*Task to complete*.
What you return should match the records below exactly.

Supplied data START

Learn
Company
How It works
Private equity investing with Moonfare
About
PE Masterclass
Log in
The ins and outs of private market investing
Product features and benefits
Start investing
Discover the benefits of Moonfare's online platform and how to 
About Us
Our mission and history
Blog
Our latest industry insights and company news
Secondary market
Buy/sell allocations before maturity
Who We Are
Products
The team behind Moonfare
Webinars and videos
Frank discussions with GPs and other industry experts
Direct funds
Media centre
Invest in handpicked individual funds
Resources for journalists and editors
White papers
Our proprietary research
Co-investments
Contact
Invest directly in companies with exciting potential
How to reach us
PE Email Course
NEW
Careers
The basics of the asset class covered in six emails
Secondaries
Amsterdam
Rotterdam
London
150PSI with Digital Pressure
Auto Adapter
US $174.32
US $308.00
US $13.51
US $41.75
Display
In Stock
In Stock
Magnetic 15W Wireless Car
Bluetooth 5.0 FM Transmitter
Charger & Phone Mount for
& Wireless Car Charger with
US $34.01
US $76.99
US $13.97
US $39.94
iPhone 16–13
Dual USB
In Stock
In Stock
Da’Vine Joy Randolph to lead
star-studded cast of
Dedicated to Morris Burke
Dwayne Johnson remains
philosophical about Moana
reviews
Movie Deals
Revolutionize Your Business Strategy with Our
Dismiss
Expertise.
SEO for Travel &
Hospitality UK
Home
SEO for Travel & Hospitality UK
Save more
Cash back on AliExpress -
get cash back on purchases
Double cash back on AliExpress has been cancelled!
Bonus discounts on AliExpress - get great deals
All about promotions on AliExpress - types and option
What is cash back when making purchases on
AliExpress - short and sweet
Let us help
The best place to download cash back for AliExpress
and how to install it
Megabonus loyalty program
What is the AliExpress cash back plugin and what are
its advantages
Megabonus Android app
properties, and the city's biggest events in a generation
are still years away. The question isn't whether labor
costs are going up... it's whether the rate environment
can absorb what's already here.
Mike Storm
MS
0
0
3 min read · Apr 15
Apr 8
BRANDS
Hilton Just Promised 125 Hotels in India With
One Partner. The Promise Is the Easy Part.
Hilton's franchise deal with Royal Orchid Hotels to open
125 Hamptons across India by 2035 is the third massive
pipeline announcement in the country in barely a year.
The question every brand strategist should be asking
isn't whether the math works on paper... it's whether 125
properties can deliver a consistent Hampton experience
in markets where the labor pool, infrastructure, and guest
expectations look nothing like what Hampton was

Supplied data END

*Task result*.
Learn
Company
How It works
Private equity investing with Moonfare
About
PE Masterclass
Log in
The ins and outs of private market investing
Product features and benefits
Start investing
Discover the benefits of Moonfare's online platform and how to 
About Us
Our mission and history
Blog
Our latest industry insights and company news
Secondary market
Buy/sell allocations before maturity
Who We Are
Products
The team behind Moonfare
Webinars and videos
Frank discussions with GPs and other industry experts
Direct funds
Media centre
Invest in handpicked individual funds
Resources for journalists and editors
White papers
Our proprietary research
Co-investments
Contact
Invest directly in companies with exciting potential
How to reach us
PE Email Course
NEW
Careers
The basics of the asset class covered in six emails
Secondaries
Amsterdam
Rotterdam
London
150PSI with Digital Pressure
Auto Adapter
US $174.32
US $308.00
US $13.51
US $41.75
Display
In Stock
In Stock
Magnetic 15W Wireless Car
Bluetooth 5.0 FM Transmitter
Charger & Phone Mount for
& Wireless Car Charger with
US $34.01
US $76.99
US $13.97
US $39.94
iPhone 16–13
Dual USB
In Stock
In Stock
Da’Vine Joy Randolph to lead
star-studded cast of
Dedicated to Morris Burke
Dwayne Johnson remains
philosophical about Moana
reviews
Movie Deals
Revolutionize Your Business Strategy with Our
Dismiss
Expertise.
SEO for Travel &
Hospitality UK
Home
SEO for Travel & Hospitality UK
Save more
Cash back on AliExpress -
get cash back on purchases
Double cash back on AliExpress has been cancelled!
Bonus discounts on AliExpress - get great deals
All about promotions on AliExpress - types and option
What is cash back when making purchases on
AliExpress - short and sweet
Let us help
The best place to download cash back for AliExpress
and how to install it
Megabonus loyalty program
What is the AliExpress cash back plugin and what are
its advantages
Megabonus Android app
properties, and the city's biggest events in a generation
are still years away. The question isn't whether labor
costs are going up... it's whether the rate environment
can absorb what's already here.
Mike Storm
MS
0
0
3 min read · Apr 15
Apr 8
BRANDS
Hilton Just Promised 125 Hotels in India With
One Partner. The Promise Is the Easy Part.
Hilton's franchise deal with Royal Orchid Hotels to open
125 Hamptons across India by 2035 is the third massive
pipeline announcement in the country in barely a year.
The question every brand strategist should be asking
isn't whether the math works on paper... it's whether 125
properties can deliver a consistent Hampton experience
in markets where the labor pool, infrastructure, and guest
expectations look nothing like what Hampton was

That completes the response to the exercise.